A Golfech, la température maximale en aval est elle aussi éliminée temporairement, mais en contrepartie, le niveau maximal d'échauffement passe de +1,25°C à +0,3°C. Le cas de Golfech est particulier car cette centrale dispose de deux tours aéroréfrigérantes, qui refroidissent l'eau prélevée avant qu'elle soit rejetée dans le fleuve. Par conséquent, celle-ci n'est pas beaucoup plus chaude qu'en amont du site, voire même parfois plus froide en début de journée.
Quels sont les risques d'une suppression des limites de température en aval des centrales ?
Il existe trois types de risques, et chacun d'entre eux est finement analysé. D'abord, il y a un suivi des poissons ; concrètement, on vérifie qu'il n'y a pas de poisson mort, et on suit leurs passages pendant la canicule. En fait, on se rend compte qu'ils trouvent facilement des endroits où l'eau est plus fraîche, souvent au niveau des arrivées d'eau souterraine. On n'identifie donc pour l'heure aucun risque réel sur le sujet.
Ensuite, de nombreuses données sur le plancton, et plus précisément le phytoplancton et les zooplancton, sont récoltées. Ceux-ci réagissent très vite par rapport aux évolutions du milieu, donc on doit réagir rapidement en cas d'évolution. Mais pour l'instant, ce problème ne s'est pas posé. Enfin, la présence de cyanobactéries, qui commencent à se développer quand un milieu se dégrade, nous donne des indications sur la santé de l'écosystème. Cependant, nous n'en avons jamais trouvé jusqu'ici. Ces données sont plutôt rassurantes, mais en cas de nécessité, il faudra se reposer des questions sur l'arbitrage entre production nucléaire et l'état du milieu environnant.

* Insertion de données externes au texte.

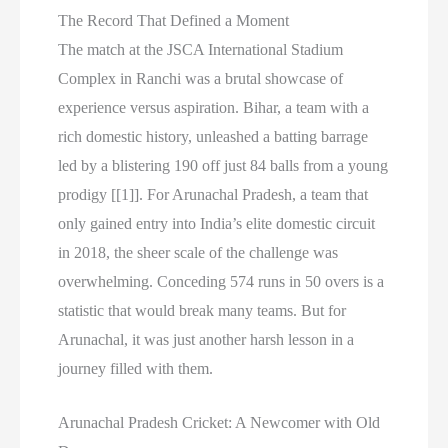
The Record That Defined a Moment
The match at the JSCA International Stadium
Complex in Ranchi was a brutal showcase of
experience versus aspiration. Bihar, a team with a
rich domestic history, unleashed a batting barrage
led by a blistering 190 off just 84 balls from a young
prodigy [[1]]. For Arunachal Pradesh, a team that
only gained entry into India’s elite domestic circuit
in 2018, the sheer scale of the challenge was
overwhelming. Conceding 574 runs in 50 overs is a
statistic that would break many teams. But for
Arunachal, it was just another harsh lesson in a
journey filled with them.
Arunachal Pradesh Cricket: A Newcomer with Old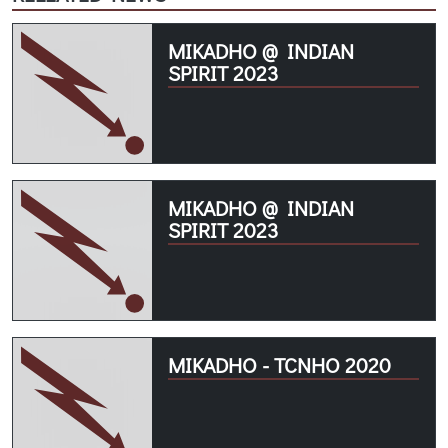
MIKADHO @ INDIAN
SPIRIT 2023
MIKADHO @ INDIAN
SPIRIT 2023
MIKADHO - TCNHO 2020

Quels enseignements l'industrie nucléaire peut-elle tirer de cet épisode ?
D'abord, cette canicule devrait nous pousser à repenser les seuils de température des cours d'eau en vigueur. A l'origine, ils sont issus de la littérature scientifique des années 1970, avec la fameuse typologie de Verneaux qui définit des objectifs et critères de qualité des eaux courantes. Mais il faudra probablement que l'on affine cette réglementation en fonction du retour d'expérience et des données recueillies, avec une analyse plus précise, rivière par rivière, milieu par milieu. De fait, il est nécessaire d'avoir une réflexion en amont sur comment on gère ces situations exceptionnelles, étant donné qu'il est probable qu'elles se multiplient avec le réchauffement climatique.
Par ailleurs, cet événement montre à nouveau l'importance des tours aéroréfrigérantes. A Saint-Alban par exemple, il y aurait dû y avoir une de ces infrastructures de refroidissement, mais lors des débats liés à l'implantation de la centrale, les élus ont préféré maintenir un refroidissement en circuit ouvert (sans tour aéroréfrigérante) pour ne pas voir le nuage de vapeur d'eau, notamment depuis le parc naturel régional. Cependant, une telle situation ne devrait pas se reproduire, puisque l'installation de tours est désormais obligatoire en cas de construction de nouveaux réacteurs en bord de rivière, afin de limiter au maximum le degré d'échauffement, voire même rafraîchir l'eau.